2. A questão decidenda. São as seguintes as questões a decidir: Se a AT logrou cumprir o ónus probatório que sobre impendia em ordem a desconsiderar o custo contabilizado de 25.000.000$00 declarado pela ora recorrente na respectiva declaração de rendimentos, relativo à aquisição de cortiça, no exercício de 2001; E se em sede de recurso é de conhecer de questão nova que também não seja de conhecimento oficioso.


3. A matéria de facto.
Em sede de probatório a M. Juiz do Tribunal “a quo” fixou a seguinte factualidade, a qual igualmente na íntegra se reproduz:
1- Os serviços de inspecção tributária procederam a uma acção de inspecção à sociedade Fernando ……………………, ………………….., SA., em sede de IVA e IRC dos exercícios de 2000 e 2001 (como consta de fls. 5 do relatório de inspecção em apenso).
2- A actividade exercida pela impugnante consiste na transformação de cortiça que adquire em bruto no mato, a intermediários e/ou a outros industriais, que depois de cozida e separada pelos diversos calibres é vendida tanto para o mercado nacional como para o mercado comunitário (Espanha) (cfr. fls. 6 do relatório).
3- Os serviços de inspecção verificaram que no exercício de 2001, o contribuinte contabilizou na conta "compras" e consequentemente em CMVMC o montante de 25.000.000$00 (€ 124.699,47) sem documentos comprovativos, tendo sido registado na contabilidade da impugnante por contrapartida da conta "caixa" (cfr. fls. 13 e 53 do relatório apenso).
4- Os serviços de inspecção procederam a correcções ao lucro tributável de IRC relativamente a custos não documentados referentes a compras e despesas de deslocação e custos não indispensáveis para o exercício da actividade no total de € 1.745,70 e € 138.171,42 nos exercícios de 2000 e 2001 respectivamente (cfr. fls. 1/verso do relatório de inspecção em apenso).
5- Foi ainda considerado como despesas não documentadas o montante de € 136.147,95 de que resultou imposto em falta no exercício de 2001 no valor de € 68.073,98 (cfr. fls. 1/verso do relatório de inspecção).
6- O relatório de inspecção inclui o anexo 15 constituído por 22 folhas, tendo sido elaborado um quadro referente a "Relação dos valores contabilizados em 2001, na conta 62.2.27.1 - deslocações de órgãos sociais, de valor superior a 100.000$00" no qual estão manuscritos à margem os seguintes valores: 86.130$00, 200.000$00 e 119.540$00 (cfr. teor de fls. 97 do relatório).
7- No mesmo anexo, a fls. 98 do relatório os serviços de inspecção mencionaram o seguinte: “(...) O doc. 21 de Esc. 182.875$00, inclui o valor de Esc. 86.130$00, referente a despesas que de acordo com os respectivos documentos de suporte que se juntam em anexo, respeitam a encargos não relacionados com a actividade, pelo que os mesmos não podem ser aceites como custo. (...) No doc. 251 no total de Esc. 643.960$00 estão incluídas quatro facturas de restaurante de Esc. 50.000$00 cada, as quais não possuem qualquer discriminação dos serviços prestados, pelo que as mesmas não podem ser aceites como custos, no total de Esc. 200.000$00, conforme comprovativos que se juntam em anexo.
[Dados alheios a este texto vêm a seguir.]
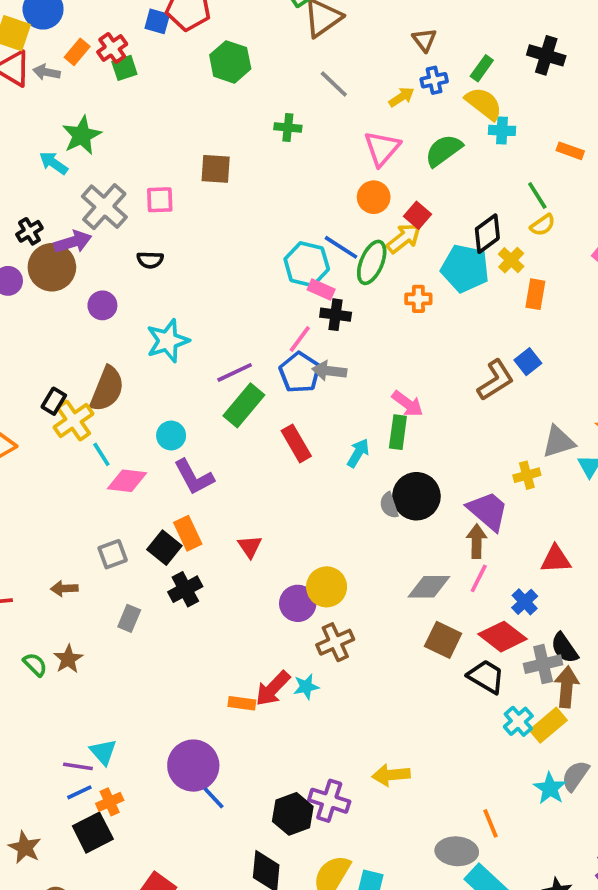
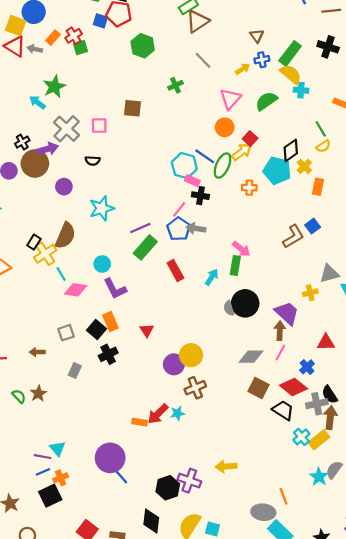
green rectangle: (482, 68) -> (290, 53), size x1.6
green cross: (288, 128) -> (175, 85), turned -32

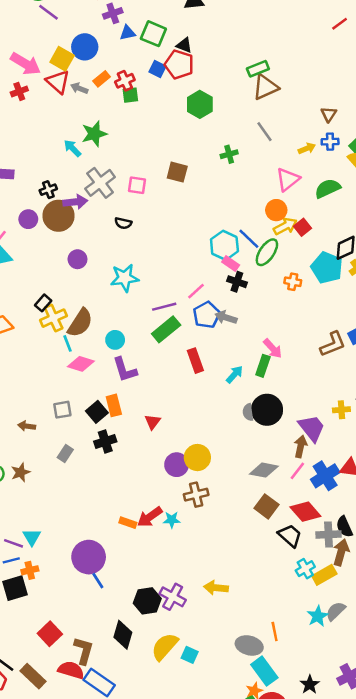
yellow arrow: (242, 152) -> (285, 226), moved
purple circle: (64, 187) -> (77, 259), moved
pink line: (179, 209) -> (196, 291), moved
brown semicircle: (65, 236) -> (80, 323), moved
blue cross: (307, 367) -> (325, 476), moved, size x1.6

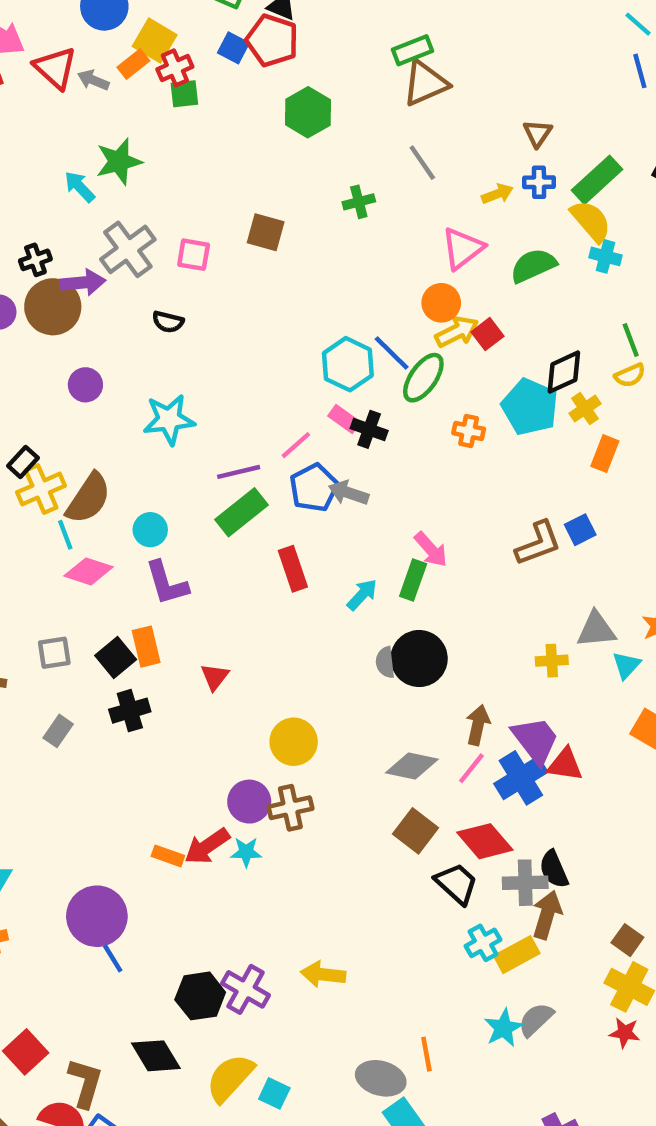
yellow square: (62, 59) -> (155, 41), moved
pink rectangle: (231, 264) -> (344, 419), moved
purple trapezoid: (312, 428) -> (535, 740), moved
purple circle: (177, 465) -> (249, 802), moved
black diamond: (123, 635) -> (156, 1056), turned -48

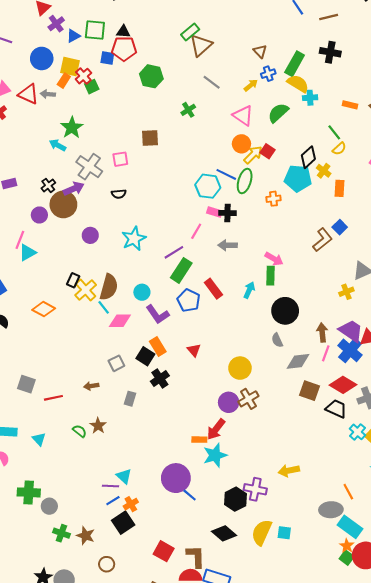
pink triangle: (463, 248) -> (243, 116), turned -30
blue pentagon: (314, 488) -> (189, 300), moved
gray semicircle: (385, 662) -> (277, 340), moved
cyan star: (246, 852) -> (215, 455), moved, size x1.6

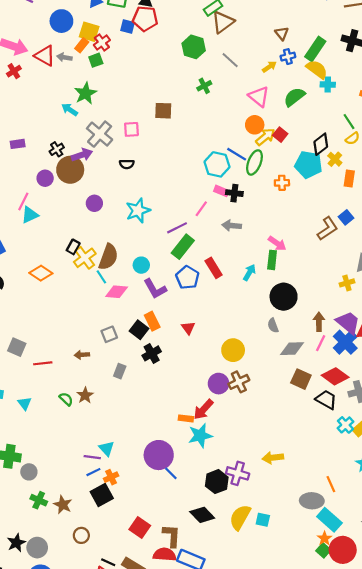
green hexagon: (151, 76) -> (194, 47), moved
green square: (92, 87) -> (96, 60), moved

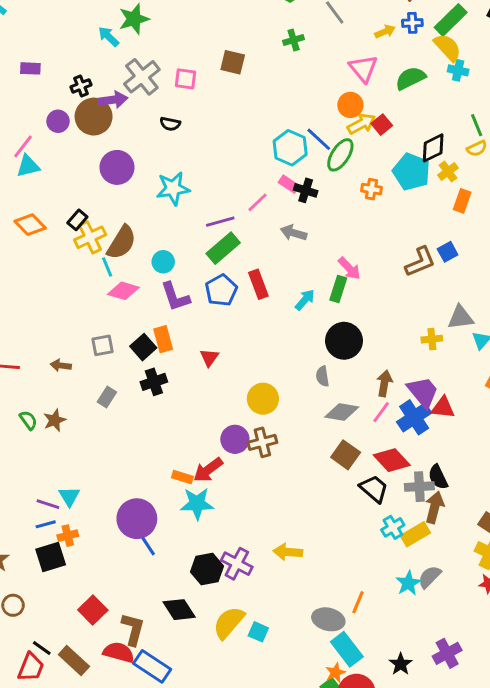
purple circle: (94, 203) -> (117, 167), size x1.5
orange diamond: (41, 273) -> (30, 225), moved
orange line: (331, 484) -> (358, 602), turned 35

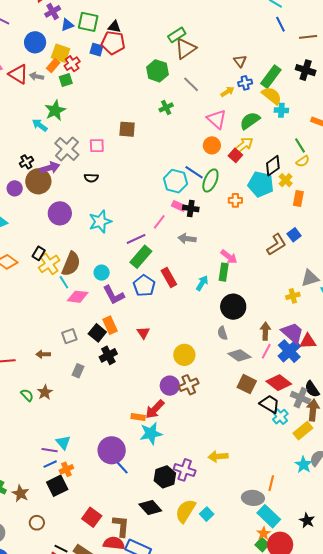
yellow arrow: (361, 124) -> (244, 145), moved
gray diamond: (342, 412) -> (239, 355), turned 35
gray cross: (419, 487) -> (300, 398), turned 36
cyan cross: (393, 527) -> (280, 417), moved
cyan square: (258, 632) -> (207, 514), turned 32

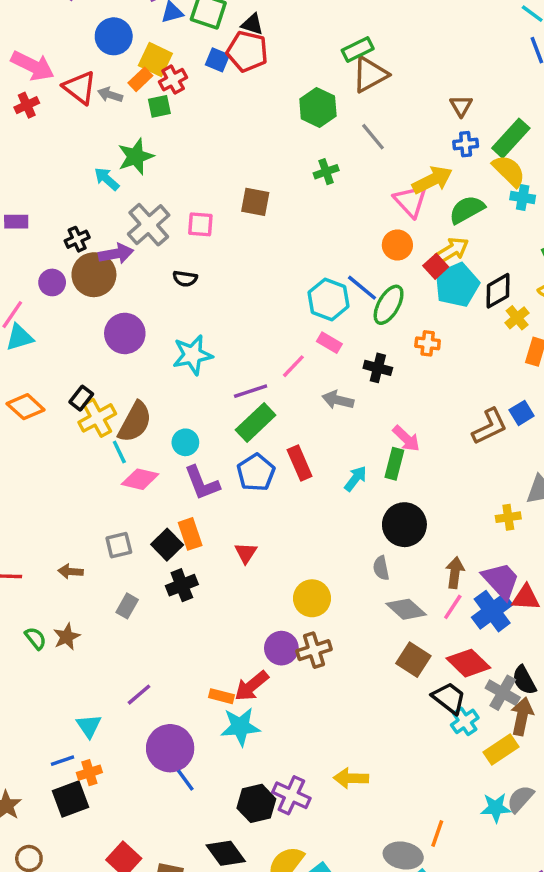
yellow arrow: (227, 92) -> (432, 180), moved, size x1.6
cyan pentagon: (261, 184) -> (457, 285), moved, turned 30
black cross: (191, 208) -> (378, 368), moved
purple line: (50, 450) -> (139, 695), moved, turned -56
cyan star: (303, 465) -> (496, 808), turned 30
O doc. 32 de Esc. 155.917$00, inclui duas facturas de viagem e hotel no total de Esc. 119.540$00, em nome da empresa Pereira e Sancho, Lda., que se juntam em anexo, pelo que as mesmas não podem ser aceites como custos, nos termos do disposto no n° 1 do art. 23º do CIRC, por se tratar de documentos emitidos em nome de terceiros”.
8- Em 15/07/2005 foi apresentada reclamação graciosa contra a liquidação de IRC do exercício de 2001 de que resultou imposto a pagar no montante de € 130.171,96 (cfr. fls 37 do processo administrativo em apenso).
9- Em 05/06/2006 foi proferido despacho de indeferimento da reclamação graciosa como consta de fls 27 do processo administrativo.
10- A ora impugnante foi notificada da decisão de indeferimento em 20/06/2006 (cfr. fls. 87/88 do processo administrativo).
11- Em 14/7/2006 foi apresentado recurso hierárquico contra o despacho de indeferimento da reclamação graciosa (cfr. fls. 18/24 do processo administrativo).
12- Em 16/05/2008 foi proferido despacho de indeferimento do recurso hierárquico (cfr. fls. 15 do processo administrativo em apenso).
13- Em 12/06/2008 a ora impugnante foi notificada do despacho de indeferimento do recurso hierárquico como consta dos documentos de fls. 33/34 do apenso.
14- Em 19/08/2008 foi apresentada a petição de impugnação de fls. 1/11 dos presentes autos.
15- Em 25/03/1999 foi emitido o cheque n° ………………….. no montante de 5.000.000$00 (cfr. fls. 13).
16- Em 09/09/2000 foi emitido o cheque n° ………………. no montante de 10.600.000$00 (cfr. fls. 14).
­17- Em 30/09/2000 foi emitido o cheque n° …………… no montante de 5.000.000$00 (cfr. fls. 15).
18- Em 12/06/2000 foi emitido o cheque n° ………………….. no montante de 5.000.000$00 (cfr. fls. 16).

A convicção do tribunal formou-se com base no teor dos documentos juntos ao processo e acima expressamente referidos em cada um dos pontos do probatório.

Não se mostra provado que os cheques emitidos em 1999 e 2000 cujas cópias foram apresentadas (apenas frente) tenham sido referentes à compra da cortiça em 2001, sendo que, o seu total não corresponde ao valor registado na contabilidade.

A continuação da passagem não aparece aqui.